Doppelnieren entstehen durch eine Variante bei der embryonalen Entwicklung der Niere. Neben der Doppelanlage des Nierengewebes wird der Harn über zwei separate Harnleiter von der Doppelniere zur Blase transportiert (Abbildunng). Meistens haben Doppelnieren keinen Krankheitswert und eine Behandlung ist nicht notwendig. In seltenen Fällen allerdings kommt es zu einer zusätzlichen Fehl- entwicklung entweder des oberen oder des unteren Anteils der Doppelniere.

Fehlbildungen des oberen Doppelnierenanteils

Ist der obere Anteil der Niere betroffen, so ist das Nierengewebe dieses Anteils in oft nicht voll funktionsfähig. Zudem besteht in aller Regel eine deutliche Aufweitung des Nierenbeckens und des Harnleiters, der in manchen fällen als sackartige Aufweitung (Ureterozele) in die Blase hineinragen kann und dort das Wasserlassen behindern kann. .
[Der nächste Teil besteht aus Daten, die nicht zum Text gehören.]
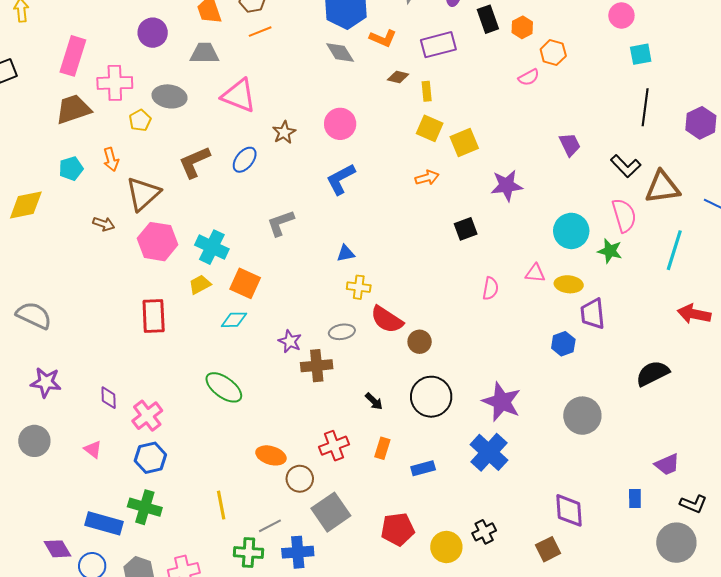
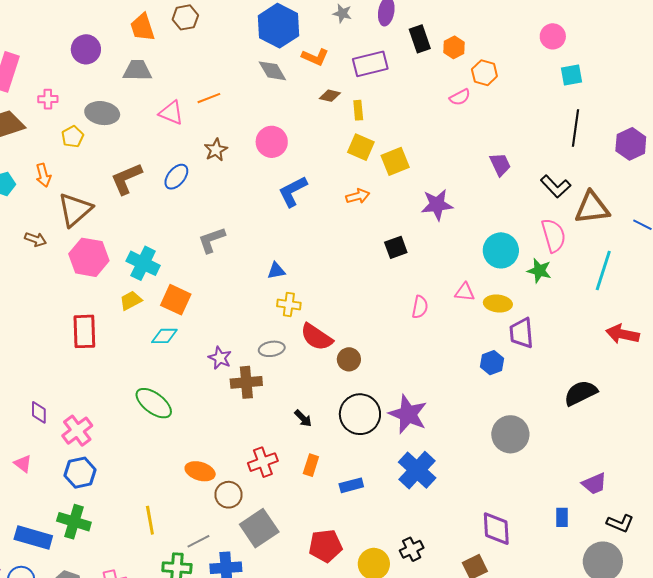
orange line: (260, 32) -> (209, 98), moved
pink cross: (115, 83) -> (48, 99), size x0.6
pink triangle: (239, 96) -> (171, 113), size x0.7
blue L-shape: (341, 179) -> (293, 191), moved
purple star: (502, 402) -> (408, 414), moved

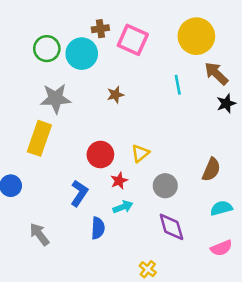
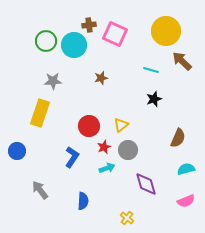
cyan line: (178, 85) -> (151, 70), turned -63
gray star: (56, 98) -> (53, 81), size x0.7
black star: (226, 103) -> (154, 99), moved
gray circle: (165, 186) -> (128, 150), moved
blue semicircle: (98, 228) -> (83, 201), moved

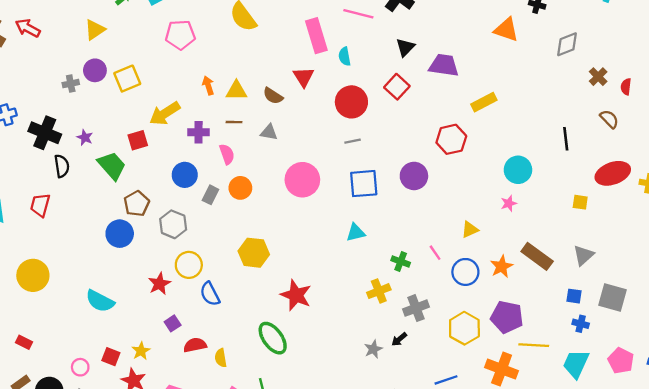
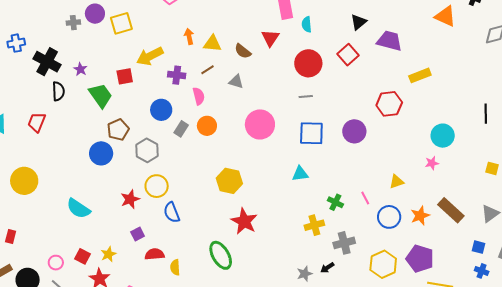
brown line: (234, 122) -> (208, 70), turned -40
yellow hexagon: (254, 253) -> (229, 181), moved
red rectangle: (24, 342) -> (11, 236), turned 72

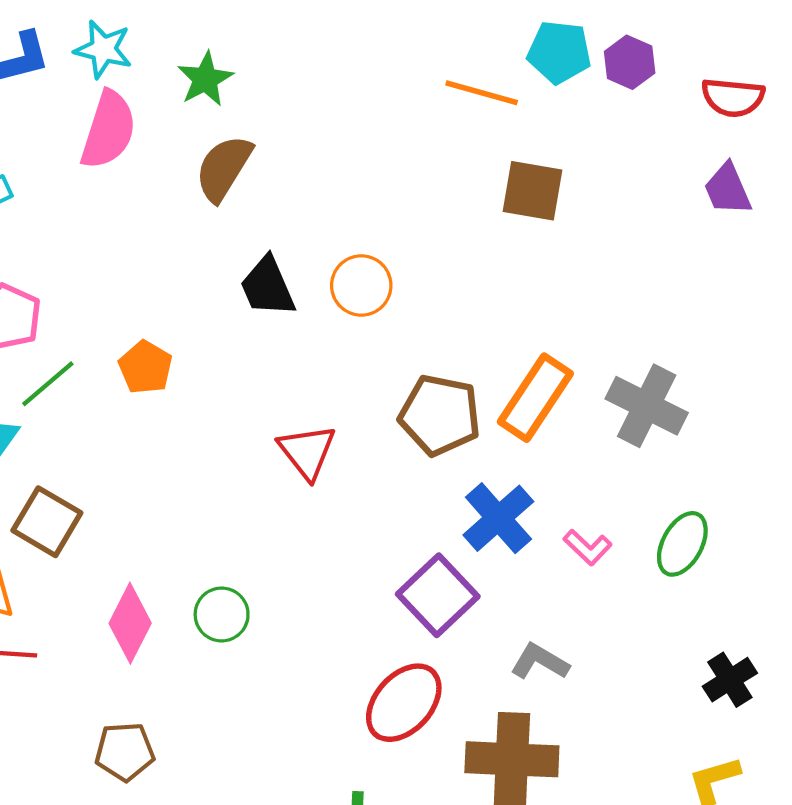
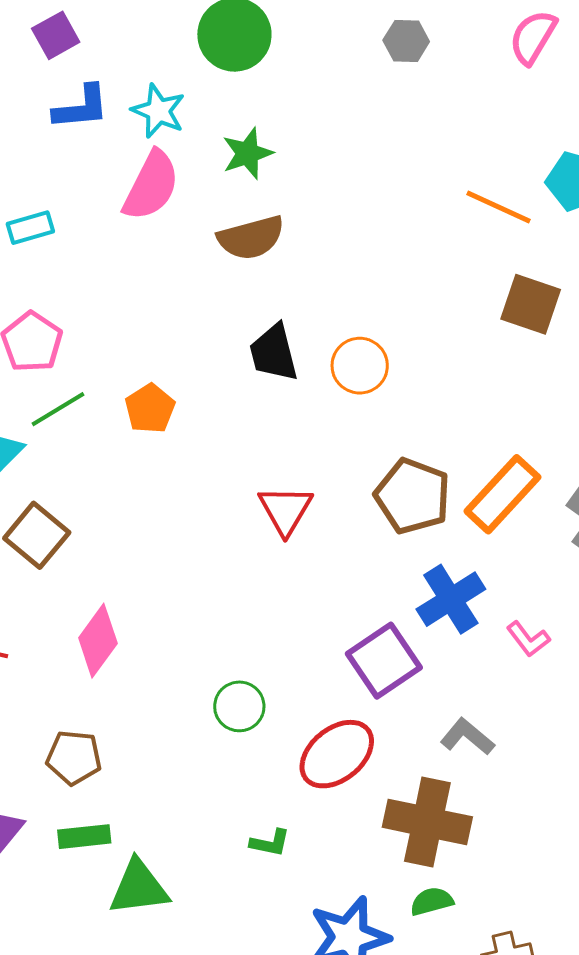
brown semicircle: (224, 168) -> (251, 238), turned -146
green circle: (222, 614) -> (239, 706), moved

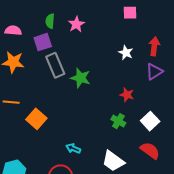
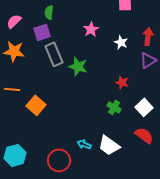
pink star: (76, 24) -> (91, 29), moved
pink semicircle: (13, 31) -> (14, 21), turned -49
cyan arrow: (73, 148) -> (84, 144), moved

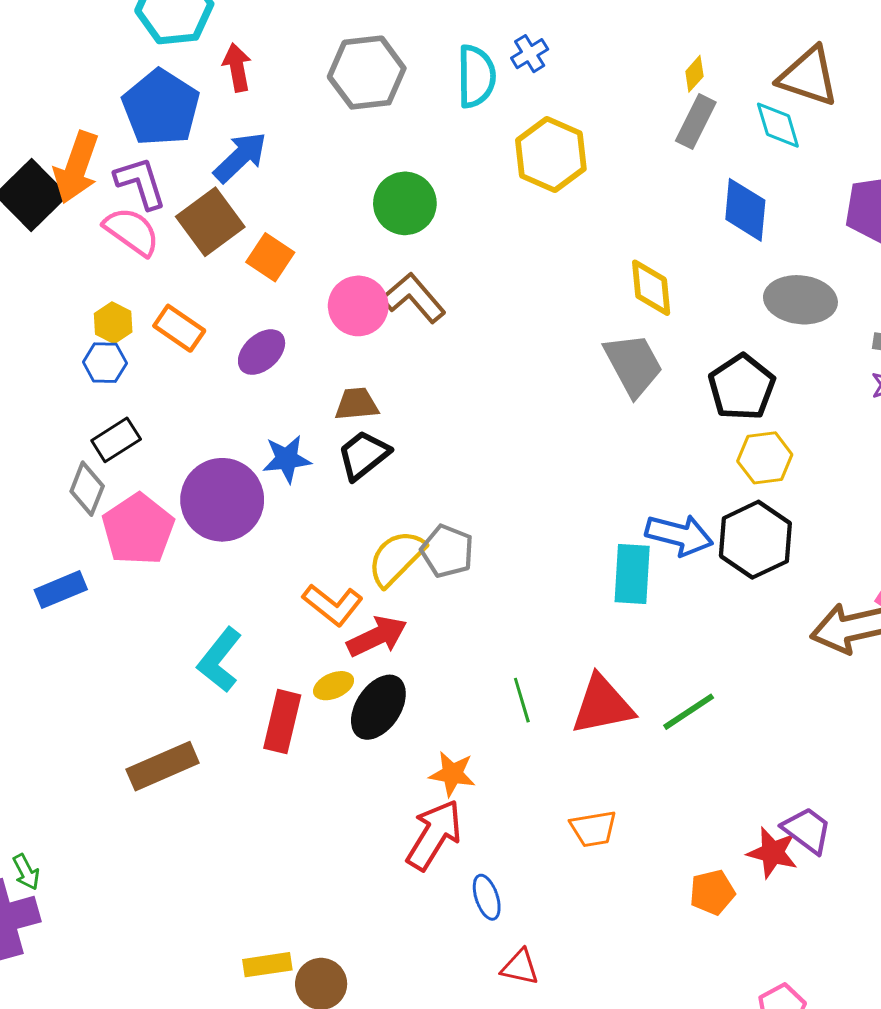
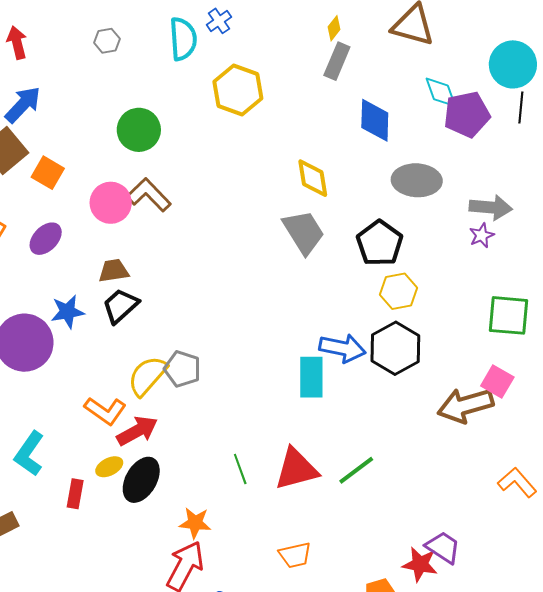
gray hexagon: (367, 73) -> (107, 41), size x0.5
cyan diamond: (778, 125) -> (441, 92), moved
red rectangle: (282, 722) -> (75, 494), size x0.7

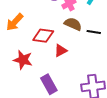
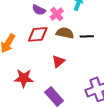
red diamond: (43, 36) -> (38, 34), moved

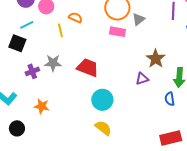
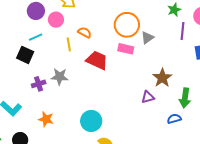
red trapezoid: (88, 68) -> (97, 60), moved
blue semicircle: (170, 99) -> (174, 119), turned 80
cyan circle: (102, 100) -> (91, 121), moved

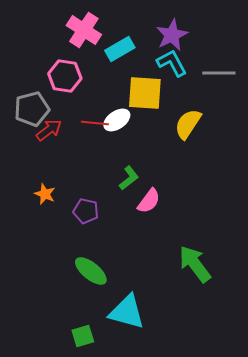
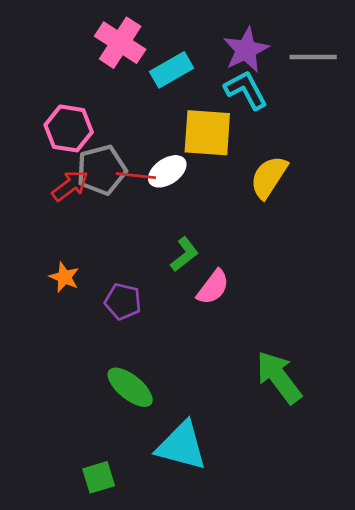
gray line: (219, 73) -> (313, 57), moved
pink hexagon: (65, 76) -> (69, 128), moved
gray pentagon: (32, 109) -> (102, 170), moved
green square: (83, 336) -> (99, 477), moved

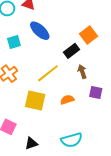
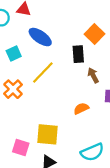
black rectangle: (71, 51) -> (78, 54), turned -49
yellow line: (48, 73) -> (43, 72), moved
yellow square: (35, 101) -> (48, 134), moved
Fehlbildungen des unteren Doppelnierenanteils

Die Fehlentwicklung des unteren Anteils einer Doppelniere ist meist durch einen vesikoureteralen Reflux geprägt (siehe VUR). Selten kann in diesem Bereich auch eine Ureterabgangsstenose vorliegen (siehe UAST).

Symptome

Je nachdem welcher Nierenanteil betroffen ist treten Symptome wie Flanken- schmerzen, Probleme beim Wasserlassen oder Harnwegsinfekte, selten auch Nieren- steine auf.

Diagnostik

Die meisten Fehlbildungen der Niere werden bereits im pränatalen Ultraschall festgestellt. Nach der Geburt zählen Ultraschall, Röntgendiagnostik der Blase (Miktionszystourethrographie), eventuell eine Kernspintomographie und eine Blasenspiegelung zum diagnostischen Spektrum

Behandlung

Die Behandlung erfolgt meist individualisiert und reicht von der reinen Beobachtung bis zur minimalinvasiven Entfernung von nicht funktionierenden Nierenanteilen (Abbildunng). In einigen Fällen sind komplexe rekonstruktive chirurgische Eingriffe notwendig. Alle Maßnahmen zielen darauf hin die so viel Nierenfunktion wie möglich zu erhalten und im weitern Verlauf eine Harnkontinenz zu gewährleisten.